Mistake 3: Skipping silverskin removal
Silverskin is the thin connective membrane on top of pork tenderloin. Leaving it on produces unpleasantly chewy texture in the cooked pork. Use a sharp boning knife or paring knife — slide tip under one end, lift gently, slice along the length to remove. 30-60 seconds per tenderloin once you've done it once or twice. Non-negotiable step.
Mistake 4: Cooking from cold
Cold tenderloins straight from the fridge cook unevenly — the exterior overcooks while the interior catches up. Always let tenderloins rest at room temperature for 20-30 minutes before they hit the smoker. This single step meaningfully improves the cook quality. Critical for tenderloin specifically because the cook time is short — there's less time for the meat to equalize during cooking.

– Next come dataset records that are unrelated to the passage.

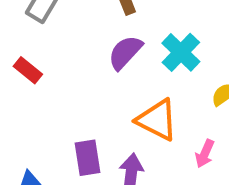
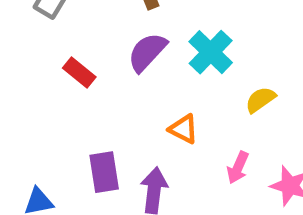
red rectangle: (28, 70) -> (79, 72), moved
orange triangle: (157, 120) -> (183, 129), size x0.6

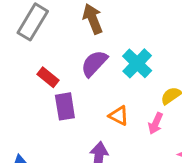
pink arrow: (238, 168) -> (156, 123), moved
purple rectangle: (104, 172) -> (65, 106), moved

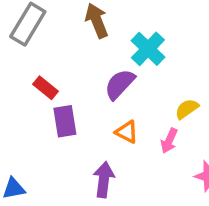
purple semicircle: (94, 63) -> (120, 84), moved
cyan cross: (137, 63) -> (148, 49), moved

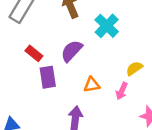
purple semicircle: (120, 84) -> (72, 51), moved
orange triangle: (127, 132) -> (92, 85), turned -36

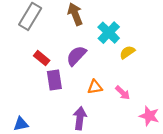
yellow semicircle: (134, 68) -> (127, 52), moved
pink arrow: (122, 91) -> (123, 93), turned -70

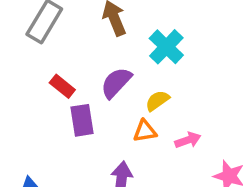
yellow semicircle: (127, 52) -> (157, 101), moved
pink arrow: (123, 93) -> (188, 140), turned -63

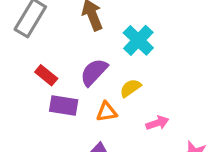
purple rectangle: (82, 120) -> (64, 105), turned -72
orange triangle: (145, 131) -> (107, 112), moved

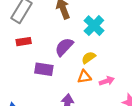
red rectangle: (46, 75) -> (24, 42), moved, turned -48
orange triangle: (107, 112) -> (84, 77), moved

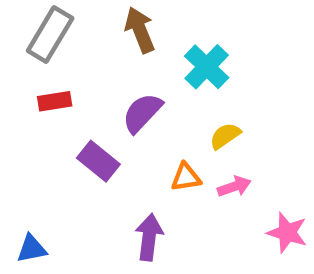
yellow semicircle: (89, 58) -> (225, 136), moved
purple rectangle: (44, 69) -> (98, 161), turned 30

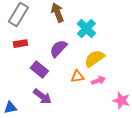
yellow semicircle: (225, 136) -> (94, 59), size x1.5
purple arrow: (149, 237) -> (42, 97), moved, turned 120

Mistake 5: Tenting with foil during the rest
Foil traps steam and softens the smoke crust. Smoked pork tenderloin's bark is delicate — foil ruins it within 5 minutes of contact. Rest UNCOVERED on a cutting board. The 5-10 minute rest is short enough that the meat doesn't cool meaningfully, and the crust stays intact for serving.
Mistake 6: Slicing with the grain
Pork tenderloin's muscle fibers run along the length. Slicing WITH those fibers (perpendicular to the length) gives you long tough fibers in each medallion. Slicing AGAINST the grain (slightly diagonal across the width) breaks the fibers into shorter, more tender pieces. Identify the grain direction before slicing — fibers are visible on the cooked surface.

Weeknight Dinners
6 Ways to Serve Smoked Pork Tenderloin
Pork tenderloin is the weeknight workhorse. Six serving styles for different occasions and side preferences.
1. Classic Weeknight Plate
Sliced medallions with mashed potatoes, gravy, roasted vegetables, dinner rolls. Default weeknight family dinner.
2. BBQ-Style Plate
BBQ-glazed medallions with mac and cheese, baked beans, coleslaw, cornbread. Comfort food version.
3. Mediterranean Bowl
Sliced pork over couscous or rice with roasted vegetables, hummus, lemon. Healthy weeknight option.
4. Tacos
Diced cold leftover pork in flour tortillas with avocado, salsa verde, queso fresco, lime. Day-after lunch.
5. Pork Salad
Sliced cold pork over mixed greens with apples, walnuts, blue cheese, balsamic vinaigrette. Light lunch.
6. Open-Faced Sandwich
Sliced pork on toasted sourdough with apple-mustard slaw, melted Swiss cheese. Quick dinner.
Meal prep storage: Leftover sliced pork tenderloin keeps in airtight containers in the fridge for 3-4 days. Reheat gently — 60-90 seconds in microwave with 1 tablespoon of water for moisture, or 5 minutes in 300°F oven. Don't reheat at high temperatures (dries out the lean meat). Cold leftovers work great in salads and sandwiches without reheating.